Researchers have found that during slow-wave sleep in particular - the type of slumber sandwiched between periods of dreaming – a sort of cleaning fluid pulses into the brain, taking out the trash as it recedes, according to a report published in Science.
Using high speed brain imaging, the researchers were able to map out a series of events that occur as the brain enters deep sleep and brain waves start to slow and synchronize.
They found that the blood flow to the brain diminishes, allowing for an influx of clear, colorless cerebrospinal fluid (CSF).
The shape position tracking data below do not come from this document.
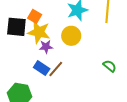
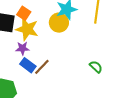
yellow circle: (71, 36) -> (59, 23), moved
purple star: (46, 47) -> (22, 48), moved

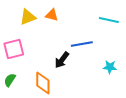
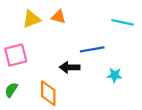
black arrow: (62, 60) -> (70, 67), turned 54
cyan star: (110, 67) -> (115, 75), moved

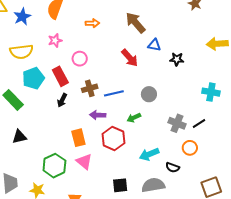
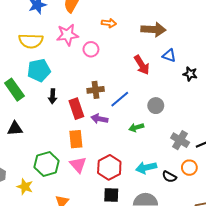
brown arrow: (135, 23) -> (153, 29), turned 125
pink star: (55, 40) -> (67, 35), size x1.5
pink circle: (80, 59) -> (91, 49), moved
red rectangle: (60, 76) -> (76, 109), moved
blue line: (114, 93) -> (120, 99), turned -36
black arrow: (62, 100) -> (53, 96), moved, turned -32
red hexagon: (113, 138) -> (109, 167), moved
black semicircle: (173, 167) -> (169, 177), moved

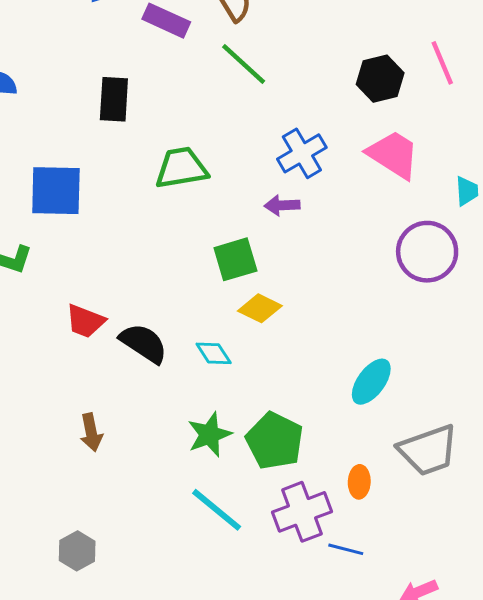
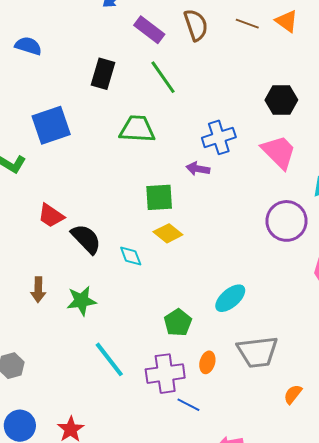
green line: (244, 64) -> (163, 77), moved
blue square: (56, 191) -> (51, 125), turned -33
green star: (209, 435) -> (81, 301), moved
green pentagon: (275, 441) -> (178, 323), moved, size x0.7

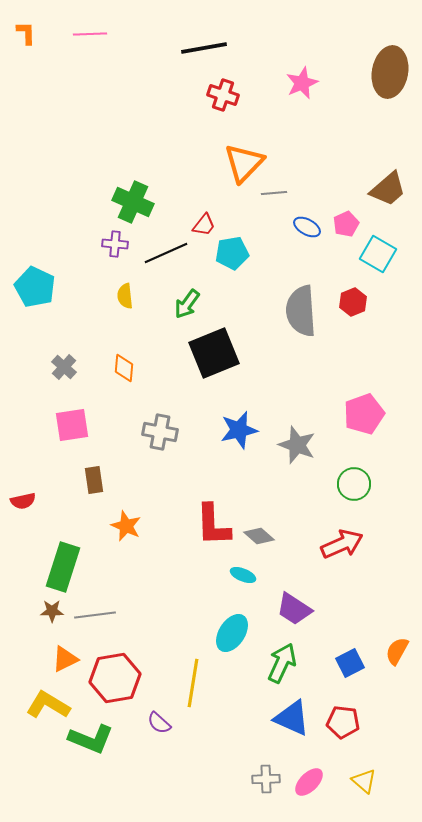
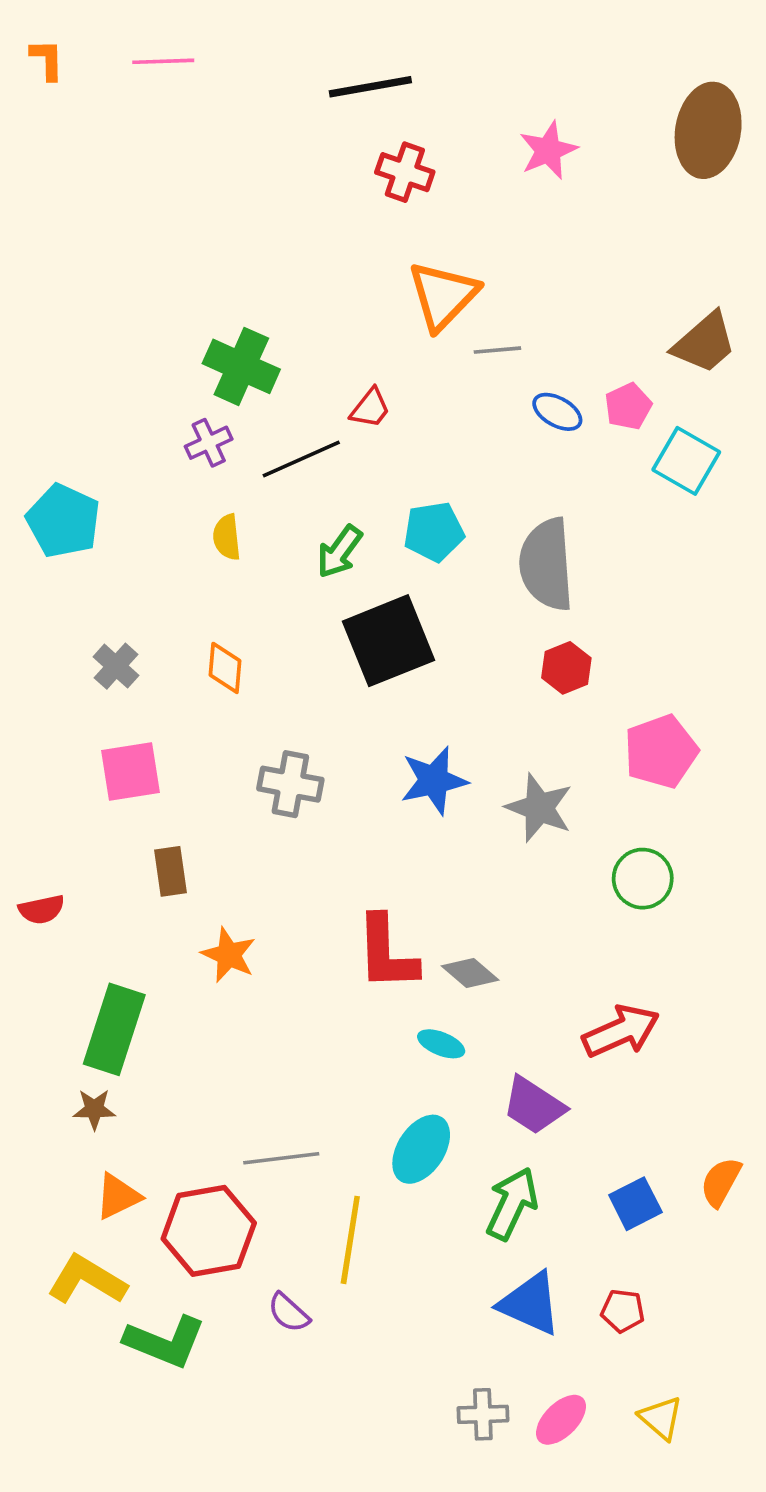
purple cross: (115, 244) -> (209, 443), turned -30
cyan pentagon: (232, 253) -> (434, 532), moved
red hexagon: (353, 302) -> (566, 668), moved
red arrow: (342, 544) -> (621, 1031), moved
gray line: (95, 615) -> (281, 1158), moved
red pentagon: (343, 722) -> (623, 1311), size x0.7

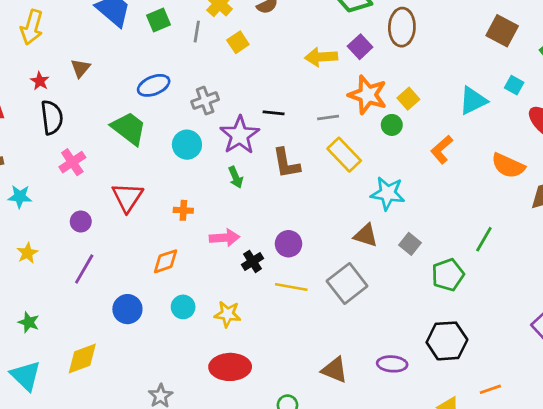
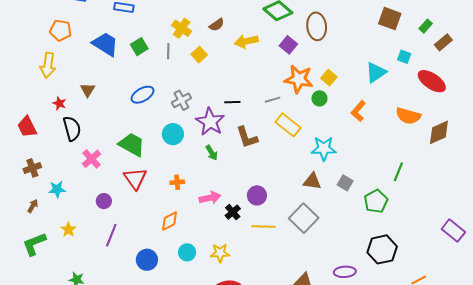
yellow arrow: (321, 57) -> (246, 41), moved
green trapezoid: (129, 128) -> (132, 144), moved

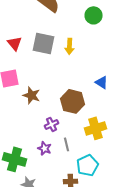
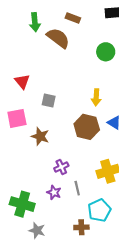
gray square: (44, 43) -> (49, 100), moved, size x0.6
yellow arrow: (70, 46) -> (96, 97), moved
brown hexagon: (72, 101) -> (87, 127), moved

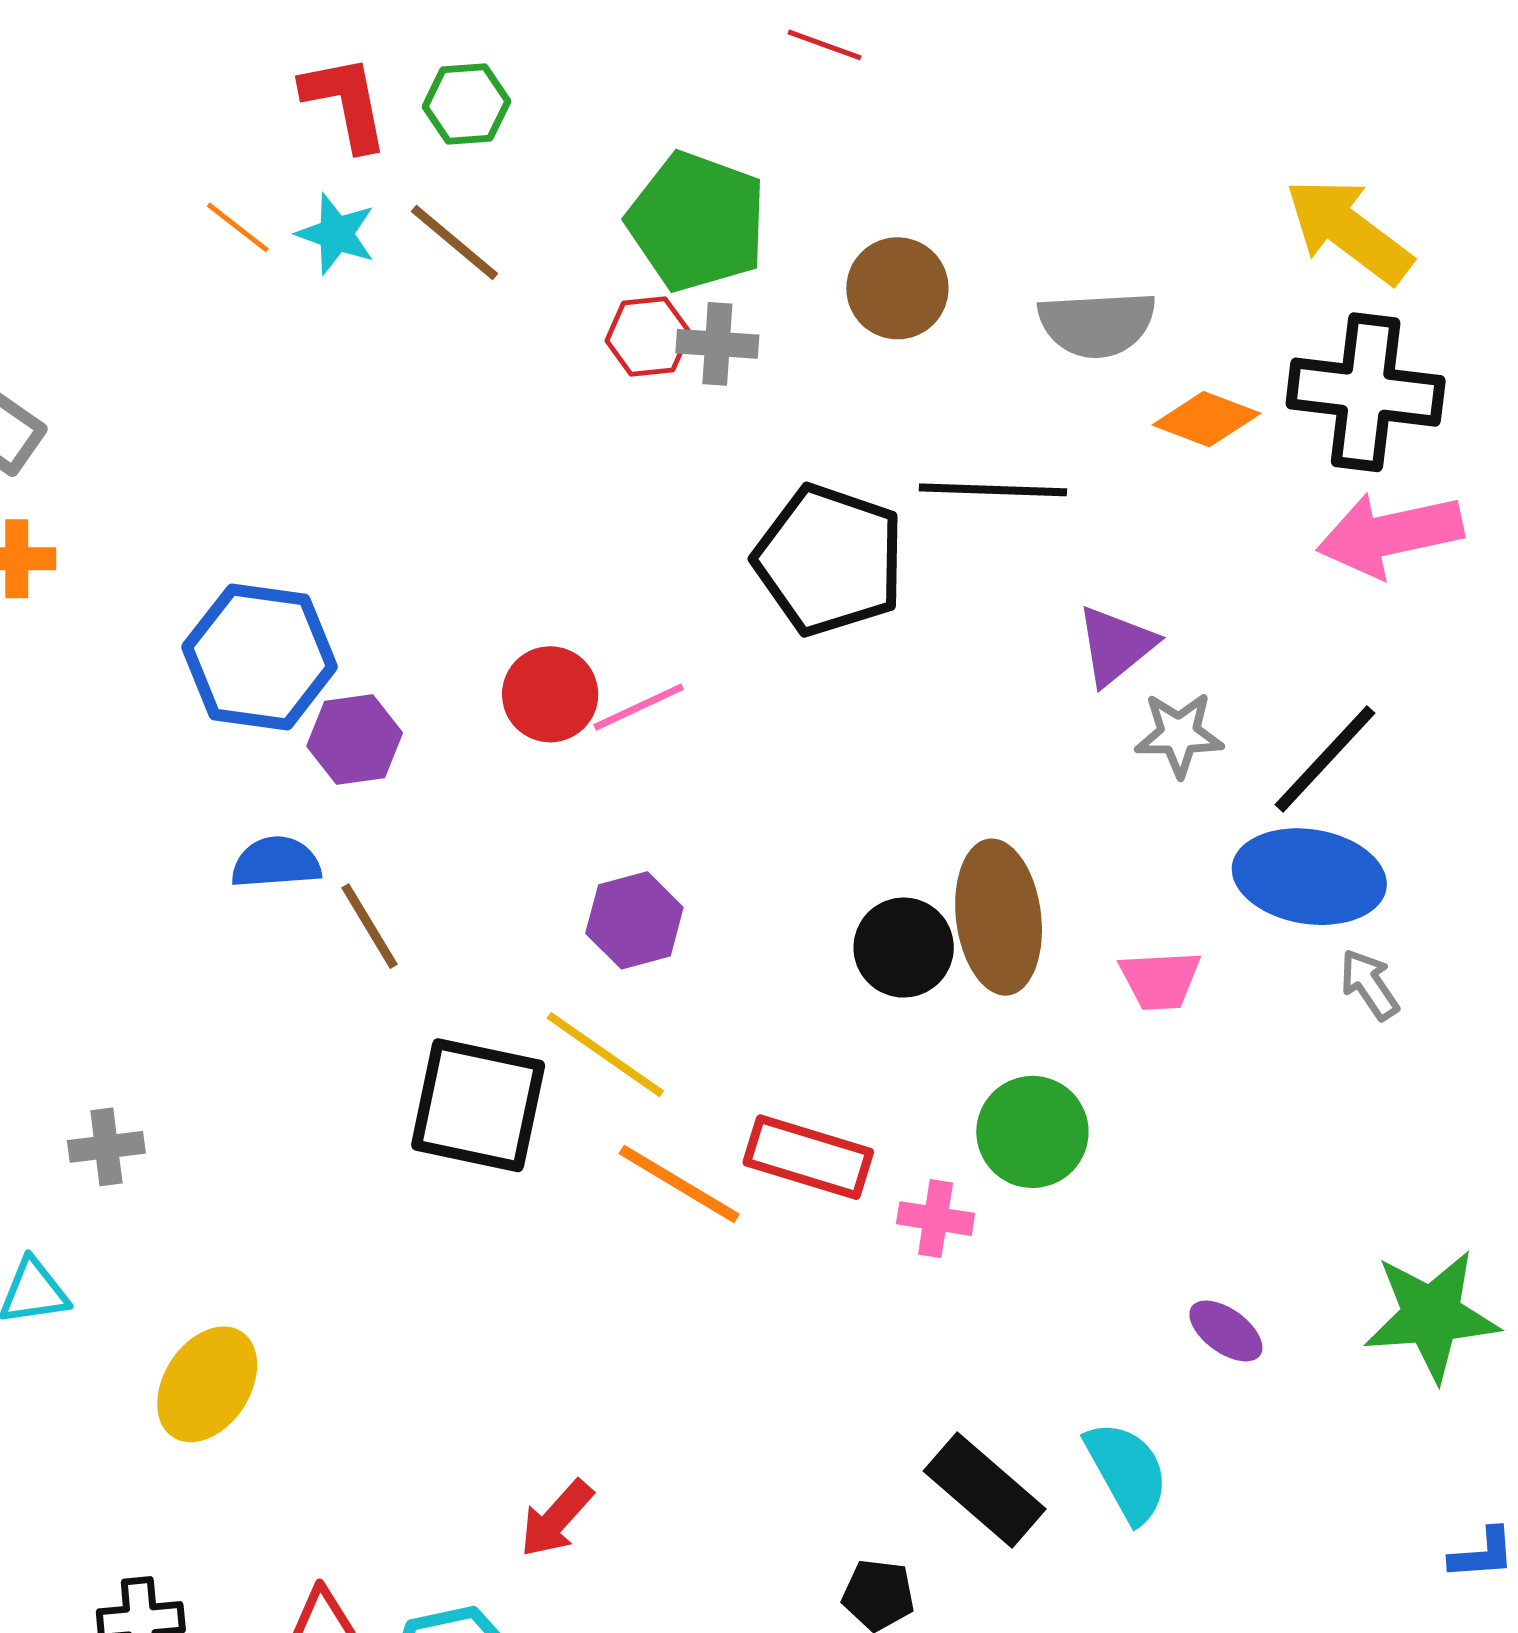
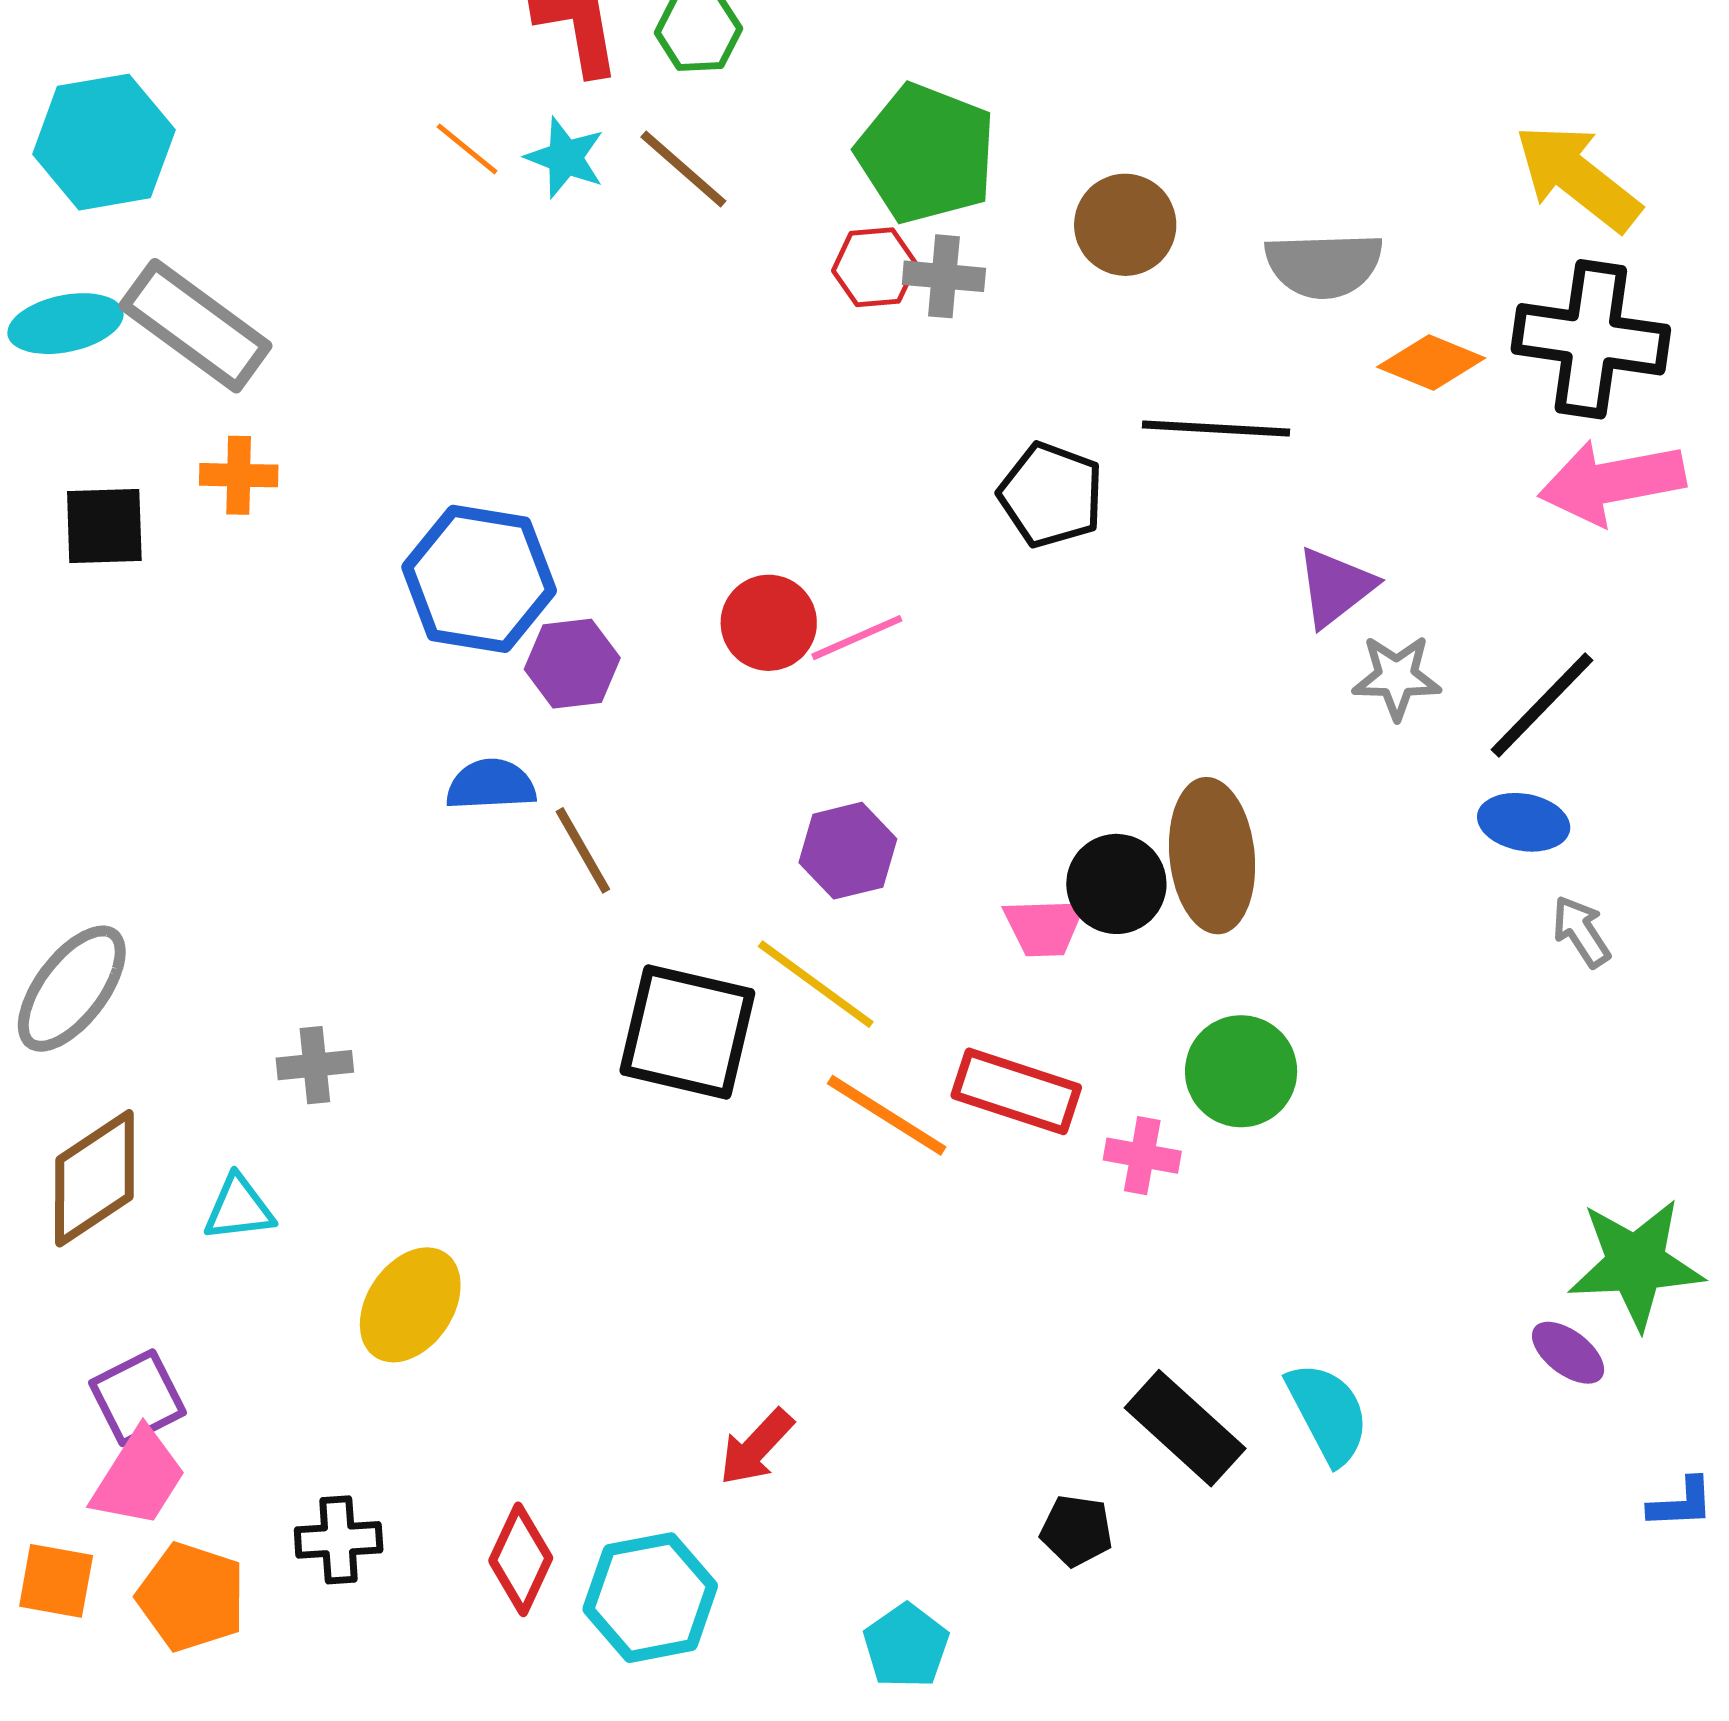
black pentagon: (829, 560) -> (1051, 495), size x0.7
blue ellipse: (1309, 877) -> (1524, 822), size x0.6
pink trapezoid: (1160, 980) -> (1044, 927), moved
purple ellipse: (1226, 1331) -> (1568, 1353), moved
That fluid surges in and sloshes around, washing away the day's detritus of proteins and other waste substances that might harm the brain if they aren't cleared out.
“We haven't ever seen CSF waves on this scale in the awake brain, suggesting that sleep involves a unique pattern of fluid flow in the brain,” said Laura Lewis, an assistant professor of biomedical engineering at Boston University and the study's senior author.
“Previous studies in animals from other labs have shown that during sleep, proteins such as beta-amyloid (one of two hallmark proteins implicated in Alzheimer's disease) are cleared more rapidly from the brain,” Lewis said in an email. “Based on these studies, we wondered why this might occur and we wanted to ask whether CSF changes during sleep because CSF is thought to be important for waste removal.”
Lewis and her colleagues suspect that poor sleep in patients with neurological disorders might impact the tidying up process, leaving waste materials to accumulate, eventually leading to degeneration.
“We're running new studies to test how these CSF waves may change in healthy aging and in neurological disorders,” she said. “We're also going to test whether this would be associated with less waste removal from the brain during sleep in these patients.”
The new research shows how the rhythmic flow of fluid during deep sleep could be the way the brain washes away waste, Danish researchers write in a commentary that accompanied the new study.
nderstanding that process might shed a light on how disturbed sleep could be linked to certain neurologic disorders, write Soren Grubb, an assistant professor in the department of neuroscience at the University of Copenhagen, and Martin Lauritzen, a professor of clinical neurophysiology at Rigshospitalet.
“Disturbances of (slow wave sleep) commonly accompany aging, major depressive disorders, and dementia,” they note. “It will be interesting to assess whether the CSF dynamics linked to SWS can be used as a biomarker for disease states and whether strategies to restore SWS can rescue brain function in neurodegeneration.”